TASK TO CARRY OUT >> Can you find the lines of the listing that include "SundayMondayTuesdayWednesdayThursdayFrid" and copy every one?

THE RECORDS >>
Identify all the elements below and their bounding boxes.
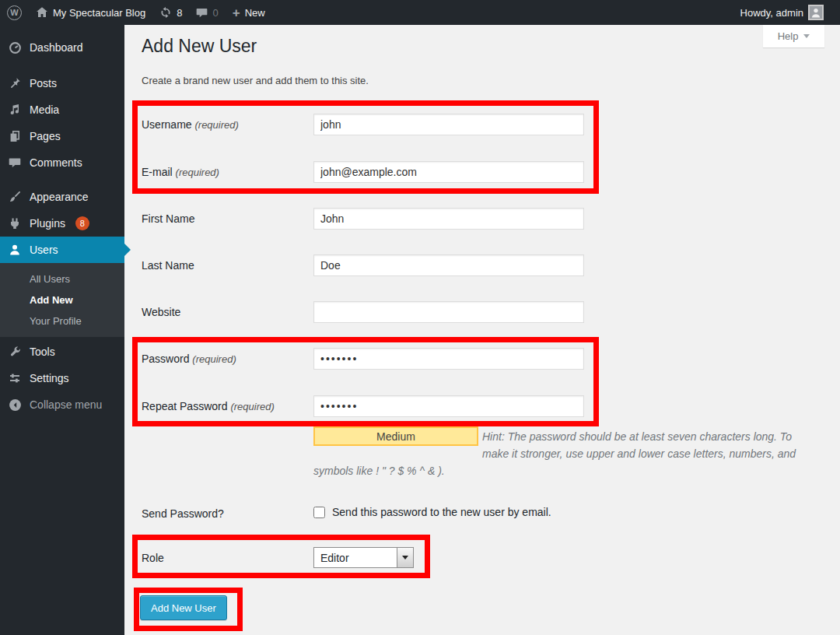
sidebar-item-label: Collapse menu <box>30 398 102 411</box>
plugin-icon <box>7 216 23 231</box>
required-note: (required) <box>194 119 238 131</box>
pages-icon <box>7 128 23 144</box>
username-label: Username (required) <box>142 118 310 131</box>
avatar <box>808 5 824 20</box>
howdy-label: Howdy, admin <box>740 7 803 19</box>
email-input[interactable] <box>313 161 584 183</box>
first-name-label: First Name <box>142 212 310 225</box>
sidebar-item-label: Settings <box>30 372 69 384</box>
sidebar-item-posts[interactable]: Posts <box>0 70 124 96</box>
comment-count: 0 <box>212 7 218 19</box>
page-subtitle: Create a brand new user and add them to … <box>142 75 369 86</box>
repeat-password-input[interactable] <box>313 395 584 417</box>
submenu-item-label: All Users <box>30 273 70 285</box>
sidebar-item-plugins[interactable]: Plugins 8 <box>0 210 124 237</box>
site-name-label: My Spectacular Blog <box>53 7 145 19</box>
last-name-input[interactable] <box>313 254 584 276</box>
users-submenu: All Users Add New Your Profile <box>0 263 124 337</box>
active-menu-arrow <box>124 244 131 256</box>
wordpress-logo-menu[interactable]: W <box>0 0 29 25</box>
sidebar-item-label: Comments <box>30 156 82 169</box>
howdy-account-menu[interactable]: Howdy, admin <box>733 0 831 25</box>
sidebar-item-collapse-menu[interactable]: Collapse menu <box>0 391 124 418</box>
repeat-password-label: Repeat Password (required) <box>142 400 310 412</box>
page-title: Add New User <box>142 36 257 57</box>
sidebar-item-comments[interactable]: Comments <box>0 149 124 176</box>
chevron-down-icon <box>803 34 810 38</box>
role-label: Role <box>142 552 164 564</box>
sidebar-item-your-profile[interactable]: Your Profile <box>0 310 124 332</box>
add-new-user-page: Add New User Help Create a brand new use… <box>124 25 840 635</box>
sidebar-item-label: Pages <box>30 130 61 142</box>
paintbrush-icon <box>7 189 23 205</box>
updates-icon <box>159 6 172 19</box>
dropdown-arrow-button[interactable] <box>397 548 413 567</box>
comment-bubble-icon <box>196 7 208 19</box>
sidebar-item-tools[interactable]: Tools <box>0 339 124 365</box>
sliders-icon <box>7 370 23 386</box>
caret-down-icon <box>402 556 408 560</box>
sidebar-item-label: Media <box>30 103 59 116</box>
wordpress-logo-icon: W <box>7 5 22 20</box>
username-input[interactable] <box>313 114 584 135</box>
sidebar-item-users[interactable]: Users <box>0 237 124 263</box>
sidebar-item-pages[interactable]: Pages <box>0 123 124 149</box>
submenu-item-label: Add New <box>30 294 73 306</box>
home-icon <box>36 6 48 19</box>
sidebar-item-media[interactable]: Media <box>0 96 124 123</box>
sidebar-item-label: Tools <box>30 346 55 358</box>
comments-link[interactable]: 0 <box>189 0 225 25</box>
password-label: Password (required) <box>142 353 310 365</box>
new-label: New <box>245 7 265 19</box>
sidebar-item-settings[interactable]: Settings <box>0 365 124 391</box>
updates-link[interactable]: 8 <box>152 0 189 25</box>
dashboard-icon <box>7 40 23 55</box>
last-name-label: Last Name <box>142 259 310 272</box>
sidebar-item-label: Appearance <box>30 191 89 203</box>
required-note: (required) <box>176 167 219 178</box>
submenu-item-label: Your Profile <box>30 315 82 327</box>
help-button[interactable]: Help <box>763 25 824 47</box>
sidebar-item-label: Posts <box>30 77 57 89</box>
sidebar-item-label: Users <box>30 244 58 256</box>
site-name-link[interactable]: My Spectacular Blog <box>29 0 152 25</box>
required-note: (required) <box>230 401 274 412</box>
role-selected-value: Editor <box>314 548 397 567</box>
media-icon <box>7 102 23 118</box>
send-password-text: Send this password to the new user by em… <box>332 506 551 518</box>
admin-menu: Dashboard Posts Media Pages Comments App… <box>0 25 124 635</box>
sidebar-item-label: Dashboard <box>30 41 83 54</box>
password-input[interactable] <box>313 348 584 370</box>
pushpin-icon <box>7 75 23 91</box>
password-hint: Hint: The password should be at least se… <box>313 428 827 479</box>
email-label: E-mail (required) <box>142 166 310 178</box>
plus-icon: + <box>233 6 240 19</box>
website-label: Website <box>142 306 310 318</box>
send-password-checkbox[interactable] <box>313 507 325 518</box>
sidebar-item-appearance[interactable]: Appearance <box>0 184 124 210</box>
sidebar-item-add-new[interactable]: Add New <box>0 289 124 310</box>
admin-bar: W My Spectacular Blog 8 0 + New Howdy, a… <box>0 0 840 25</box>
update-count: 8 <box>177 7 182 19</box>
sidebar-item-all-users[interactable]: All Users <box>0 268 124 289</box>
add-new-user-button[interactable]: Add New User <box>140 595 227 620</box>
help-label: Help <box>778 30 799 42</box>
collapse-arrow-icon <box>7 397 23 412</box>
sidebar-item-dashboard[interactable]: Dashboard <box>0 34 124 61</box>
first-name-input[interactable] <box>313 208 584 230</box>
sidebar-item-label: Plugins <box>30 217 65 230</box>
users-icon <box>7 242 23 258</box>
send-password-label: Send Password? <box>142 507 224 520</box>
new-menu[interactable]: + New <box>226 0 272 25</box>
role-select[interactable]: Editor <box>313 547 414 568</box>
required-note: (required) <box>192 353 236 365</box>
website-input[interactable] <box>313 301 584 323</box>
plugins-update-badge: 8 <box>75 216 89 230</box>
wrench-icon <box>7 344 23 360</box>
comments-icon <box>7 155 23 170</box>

---

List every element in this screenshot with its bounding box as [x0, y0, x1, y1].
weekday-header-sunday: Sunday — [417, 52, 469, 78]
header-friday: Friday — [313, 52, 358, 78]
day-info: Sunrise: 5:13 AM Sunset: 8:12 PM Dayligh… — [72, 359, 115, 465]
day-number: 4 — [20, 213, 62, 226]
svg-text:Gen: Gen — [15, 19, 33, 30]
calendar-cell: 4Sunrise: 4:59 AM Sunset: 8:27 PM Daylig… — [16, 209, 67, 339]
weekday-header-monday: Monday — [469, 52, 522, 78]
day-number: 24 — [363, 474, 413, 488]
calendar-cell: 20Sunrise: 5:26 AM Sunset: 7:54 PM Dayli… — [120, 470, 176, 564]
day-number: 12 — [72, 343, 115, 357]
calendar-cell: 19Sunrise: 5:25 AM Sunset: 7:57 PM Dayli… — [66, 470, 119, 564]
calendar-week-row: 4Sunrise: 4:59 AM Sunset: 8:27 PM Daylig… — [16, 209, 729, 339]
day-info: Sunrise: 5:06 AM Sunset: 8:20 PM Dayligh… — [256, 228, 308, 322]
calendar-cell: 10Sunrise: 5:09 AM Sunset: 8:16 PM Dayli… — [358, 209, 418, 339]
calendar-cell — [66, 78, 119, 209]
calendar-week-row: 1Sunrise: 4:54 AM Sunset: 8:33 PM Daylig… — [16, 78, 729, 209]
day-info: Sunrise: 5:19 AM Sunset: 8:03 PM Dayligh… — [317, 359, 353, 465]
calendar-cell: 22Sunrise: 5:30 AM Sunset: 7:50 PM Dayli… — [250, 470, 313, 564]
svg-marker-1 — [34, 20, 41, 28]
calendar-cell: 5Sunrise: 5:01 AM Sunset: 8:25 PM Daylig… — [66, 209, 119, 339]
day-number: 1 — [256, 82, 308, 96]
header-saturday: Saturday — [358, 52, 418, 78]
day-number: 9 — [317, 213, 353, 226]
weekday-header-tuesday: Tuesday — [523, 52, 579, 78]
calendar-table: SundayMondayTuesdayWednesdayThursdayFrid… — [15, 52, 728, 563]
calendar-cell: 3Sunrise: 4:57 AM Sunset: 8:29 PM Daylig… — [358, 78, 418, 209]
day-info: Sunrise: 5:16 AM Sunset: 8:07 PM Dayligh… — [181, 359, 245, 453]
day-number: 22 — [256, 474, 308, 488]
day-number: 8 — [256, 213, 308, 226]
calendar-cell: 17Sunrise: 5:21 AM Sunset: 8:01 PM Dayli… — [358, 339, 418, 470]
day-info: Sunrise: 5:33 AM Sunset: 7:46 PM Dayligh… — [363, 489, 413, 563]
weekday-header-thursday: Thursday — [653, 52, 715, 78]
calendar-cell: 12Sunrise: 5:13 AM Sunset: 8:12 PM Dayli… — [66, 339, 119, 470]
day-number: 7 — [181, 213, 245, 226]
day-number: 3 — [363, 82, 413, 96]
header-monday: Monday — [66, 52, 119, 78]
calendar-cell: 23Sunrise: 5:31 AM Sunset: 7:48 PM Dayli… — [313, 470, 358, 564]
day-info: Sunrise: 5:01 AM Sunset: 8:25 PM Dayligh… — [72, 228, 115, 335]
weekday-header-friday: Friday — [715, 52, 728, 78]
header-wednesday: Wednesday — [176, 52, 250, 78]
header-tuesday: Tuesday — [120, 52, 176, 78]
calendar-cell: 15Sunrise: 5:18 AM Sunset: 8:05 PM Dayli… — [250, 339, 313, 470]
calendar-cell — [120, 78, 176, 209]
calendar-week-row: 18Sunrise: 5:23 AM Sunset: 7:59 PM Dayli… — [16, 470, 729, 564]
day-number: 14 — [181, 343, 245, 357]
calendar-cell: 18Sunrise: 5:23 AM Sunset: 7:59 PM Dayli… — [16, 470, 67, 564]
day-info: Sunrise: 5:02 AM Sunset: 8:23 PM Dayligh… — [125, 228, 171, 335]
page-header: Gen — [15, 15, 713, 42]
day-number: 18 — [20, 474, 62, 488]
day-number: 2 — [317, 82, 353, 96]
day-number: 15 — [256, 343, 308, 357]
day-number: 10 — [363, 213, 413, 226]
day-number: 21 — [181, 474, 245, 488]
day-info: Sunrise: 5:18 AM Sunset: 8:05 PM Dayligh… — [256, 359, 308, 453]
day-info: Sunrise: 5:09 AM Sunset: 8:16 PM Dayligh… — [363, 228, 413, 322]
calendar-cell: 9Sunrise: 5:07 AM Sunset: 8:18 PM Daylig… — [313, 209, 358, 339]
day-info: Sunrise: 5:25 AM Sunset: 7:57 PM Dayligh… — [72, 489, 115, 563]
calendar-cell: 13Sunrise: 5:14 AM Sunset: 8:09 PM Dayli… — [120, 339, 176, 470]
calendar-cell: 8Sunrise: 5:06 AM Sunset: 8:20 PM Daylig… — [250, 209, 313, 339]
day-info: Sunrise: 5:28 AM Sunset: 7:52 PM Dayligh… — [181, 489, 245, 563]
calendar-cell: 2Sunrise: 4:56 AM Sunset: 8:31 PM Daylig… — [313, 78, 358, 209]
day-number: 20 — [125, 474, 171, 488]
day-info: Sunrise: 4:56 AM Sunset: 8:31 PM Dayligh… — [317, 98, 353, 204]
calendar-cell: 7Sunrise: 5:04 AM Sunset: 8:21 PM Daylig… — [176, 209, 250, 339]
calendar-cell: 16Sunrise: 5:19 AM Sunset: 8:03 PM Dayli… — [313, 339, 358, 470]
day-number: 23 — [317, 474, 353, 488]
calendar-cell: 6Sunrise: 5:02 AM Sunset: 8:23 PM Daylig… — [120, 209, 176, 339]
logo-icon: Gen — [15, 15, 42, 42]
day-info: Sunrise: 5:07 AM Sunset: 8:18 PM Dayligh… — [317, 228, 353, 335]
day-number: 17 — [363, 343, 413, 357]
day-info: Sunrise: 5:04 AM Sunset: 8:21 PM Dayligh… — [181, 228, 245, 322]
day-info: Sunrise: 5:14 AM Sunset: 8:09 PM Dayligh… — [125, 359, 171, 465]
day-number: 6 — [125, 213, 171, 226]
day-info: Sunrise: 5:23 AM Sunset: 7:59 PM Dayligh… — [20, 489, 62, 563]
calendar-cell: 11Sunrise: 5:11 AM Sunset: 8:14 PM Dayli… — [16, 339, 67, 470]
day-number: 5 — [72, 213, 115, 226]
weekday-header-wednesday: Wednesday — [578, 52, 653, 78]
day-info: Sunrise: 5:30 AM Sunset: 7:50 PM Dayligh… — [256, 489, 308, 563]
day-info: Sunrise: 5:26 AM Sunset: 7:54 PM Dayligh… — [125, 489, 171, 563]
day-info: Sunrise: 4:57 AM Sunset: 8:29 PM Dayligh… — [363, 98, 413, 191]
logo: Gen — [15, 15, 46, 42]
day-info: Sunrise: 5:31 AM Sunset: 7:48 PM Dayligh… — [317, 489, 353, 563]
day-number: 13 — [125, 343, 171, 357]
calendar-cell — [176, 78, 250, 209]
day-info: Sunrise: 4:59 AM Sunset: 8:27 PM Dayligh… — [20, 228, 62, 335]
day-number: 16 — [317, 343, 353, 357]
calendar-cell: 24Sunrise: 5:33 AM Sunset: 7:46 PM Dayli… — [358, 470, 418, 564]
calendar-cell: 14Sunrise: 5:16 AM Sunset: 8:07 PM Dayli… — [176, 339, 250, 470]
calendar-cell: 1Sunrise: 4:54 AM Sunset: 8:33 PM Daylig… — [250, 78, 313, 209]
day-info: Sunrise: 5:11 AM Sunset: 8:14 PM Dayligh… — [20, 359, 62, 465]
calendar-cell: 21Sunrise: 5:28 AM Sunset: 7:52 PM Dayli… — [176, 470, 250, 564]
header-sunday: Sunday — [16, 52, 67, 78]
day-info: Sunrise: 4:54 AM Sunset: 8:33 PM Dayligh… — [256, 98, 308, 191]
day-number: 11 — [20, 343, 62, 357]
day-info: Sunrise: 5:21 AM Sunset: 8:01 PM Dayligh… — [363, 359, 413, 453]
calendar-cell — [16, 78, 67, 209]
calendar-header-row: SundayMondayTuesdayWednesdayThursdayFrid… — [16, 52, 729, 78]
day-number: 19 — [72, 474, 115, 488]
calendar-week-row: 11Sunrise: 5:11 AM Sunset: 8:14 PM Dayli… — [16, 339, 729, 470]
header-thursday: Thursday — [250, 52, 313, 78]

SOLUTION TO THE PROBLEM >>
calendar-table: SundayMondayTuesdayWednesdayThursdayFrid… — [15, 52, 728, 563]
calendar-header-row: SundayMondayTuesdayWednesdayThursdayFrid… — [16, 52, 729, 78]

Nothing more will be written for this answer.